Newspaper review: Papers analyse Syria plan
The Sunday Times leads with the news that the US and Russia have given Syria until Friday to come up with a "comprehensive" list of its 1,000-ton stockpile of chemical weapons - or face the consequences.
But a former Syrian diplomat, Khaled al-Ayoubi, tells the Sunday Telegraph that President Assad cannot be trusted on any promises over chemical weapons, and says he believes it will be a decade before the world can be confident that they are out of his reach.
The Telegraph says US President Obama's allies have been left in despair after what it call his "Faustian pact with Putin".
With the party conference season under way, the Independent on Sunday claims senior Liberal Democrats are demanding a deal with Labour ahead of the next general election.

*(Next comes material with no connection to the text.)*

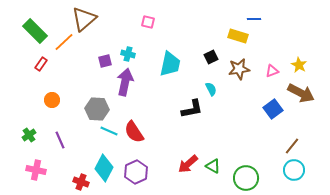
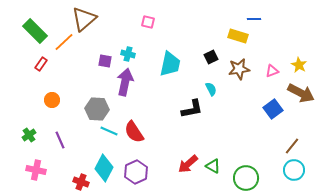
purple square: rotated 24 degrees clockwise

The paper says fewer than one in six Lib Dem members want a renewed pact with the Tories.
And, writing in a comment column in the paper, John Rentoul says if Labour was the largest party after the next general election it would spell the end of Nick Clegg's leadership.
He says in the same way the Lib Dems demanded that Labour dump Gordon Brown after the 2010 election, Labour would demand the removal of Nick Clegg before talking terms of a coalition with them.
It would probably spark a Lib Dem leadership clash between party president Tim Farron and Business Secretary Vince Cable, he adds.
Under a huge Mount Rushmore-esque cartoon of former British leaders, Winston Churchill, Margaret Thatcher and Tony Blair, the Sunday Times has tiny photographs of David Cameron, Nick Clegg and Ed Miliband - declaring them to be in the shadow of giants.
The paper says "the blandness of our pygmy politicians" reflects the decline of the main parties in an age devoid of big ideas.
The paper argues that in the early 20th Century there were great ideological differences between the parties.
Now, it insists, the leaders are identikit versions of each other, uttering dreary sound bites and contesting minor tactical differences.
The Mail on Sunday says one of the two women from the UK arrested for drug trafficking in Peru, Melissa Reid, is to plead guilty after striking a deal with prosecutors that could see her walk free from prison in fewer than three years.
The paper says her family feared she could be jailed for up to 25 years. The Mail adds that lawyers for the other woman involved, Michaella McCollum, have hinted that she could also plead guilty.
On the map
Finally, it is a civic honour to make anyone proud, proclaims the Sunday Times, before declaring Coleshill in north Warwickshire the Viagra capital of England.
The paper says the town, previously best known as the home of Brylcreem, consumes the anti-impotence drug with a passion that puts the rest of the country in the shade.
Marie Stephenson, a founder of the Love Coleshill campaign, tells the paper she would rather the market town was put on the map for its history, friendliness and wonderful High Street.